Angela Giuffrida in Rome
Inflation in Germany is currently around 5.3% – only the second time it has exceeded 5% since reunification in 1990 – and is expected to continue to rise at least until the middle of the year. . In its January monthly report, the Bundesbank noted “constantly high price pressure”.
The reasons for the inflation rate are manifold, including supply chain issues, price hikes to reflect pandemic-related losses, high demand for specific goods and services coupled with labor shortages , as well as an increase in the VAT rate, after it was temporarily reduced to help businesses last year.
The most shocking rises are in heating, gasoline, diesel, electricity and oil – which, according to the consumer price index, rose by an average of 18.3%, but in some cases as much as at 50%.
On the grocery bill, consumers pay about 6% more, but with big differences between products. Potatoes are the big surprise, with an increase of around 43% over one year, mainly due to poor weather conditions. Other foodstuffs such as tomatoes, lettuce, milk, lettuce, onions and eggs saw considerable price increases of between 5% and 20%.
In general, prices for imports to Germany have risen by around 21% – the biggest increase since 1980 – mainly due to supply chain problems linked to the pandemic.
While wages are also set to rise, with unions insisting on appropriate increases, low-income families are the hardest hit.

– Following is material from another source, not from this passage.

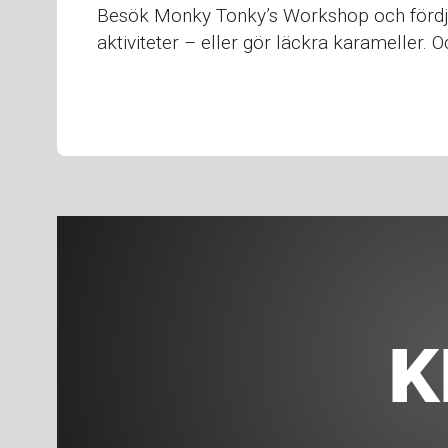
Besök Monky Tonky’s Workshop och fördju
aktiviteter – eller gör läckra karameller.
K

Despite a 20% increase in the minimum wage, many are unlikely to feel enough relief to be able to offset the rising cost of living.
Kate Connolly in Berlin
For a commodity-based economy, Australia faces a tougher battle than most to maintain a price cap.
Consumer inflation accelerated at the end of 2021 to 3.5%, while the underlying rate monitored by the central bank – Reserve Bank of Australia (RBA) – reached its highest level since mid-2014 at 2.6%. Record fuel prices were a factor.
The RBA’s monk failure to resist lifting the official exchange rate from its all-time high of 0.1% until wages begin to rise by at least 3% a year will be in the spotlight. financial markets already anticipates the first rate hike by June. By next February, the rate could reach 1.25%, futures indicate.
Postponing the rate hike until June would at least avoid embarrassment for the federal government, which must hold national elections on or before May 21.
Private economists are less hawkish but doubt the RBA can wait beyond August. One question to watch is whether the unemployment rate drops below 4%, which would be the lowest since 1974, although there are many reasons why wage growth may remain limited, including the position of relatively weak labor bargaining. Peter Hannam in Sydney
The global wave of inflation has brought Pakistan to its knees. The rate soared to 13% in January as the national currency, the rupee, devalued rapidly.
Food prices soared 17%, leaving low- and middle-income families, who were already spending half their income on food, struggling to cope. The country recently saw a 5% rise in the price of potatoes, a 4.5% rise in the price of chicken and a 2.5% rise in the cost of bananas. The price of cooking oil has increased by 27% over the past three years and sugar is now more expensive than fuel. In January, for the first time in Pakistan’s history, petrol reached 150 rupees per liter (63 pence), a rise of around 40%.
Local political decisions have compounded global pressures. The government has agreed cost-cutting measures with the International Monetary Fund (IMF) to secure a $6 billion bailout, which includes petrol levies, higher energy tariffs and higher taxes. The cost of electricity in Pakistan is already double that of its neighbors India and Bangladesh.
Amid mass discontent and anger at the now unaffordable cost of living, Prime Minister Imran Khan recently said the impact of inflation was “keeping me awake at night”, but insisted on the that it was a “global phenomenon”. A protest march against inflation is currently planned by the political opposition.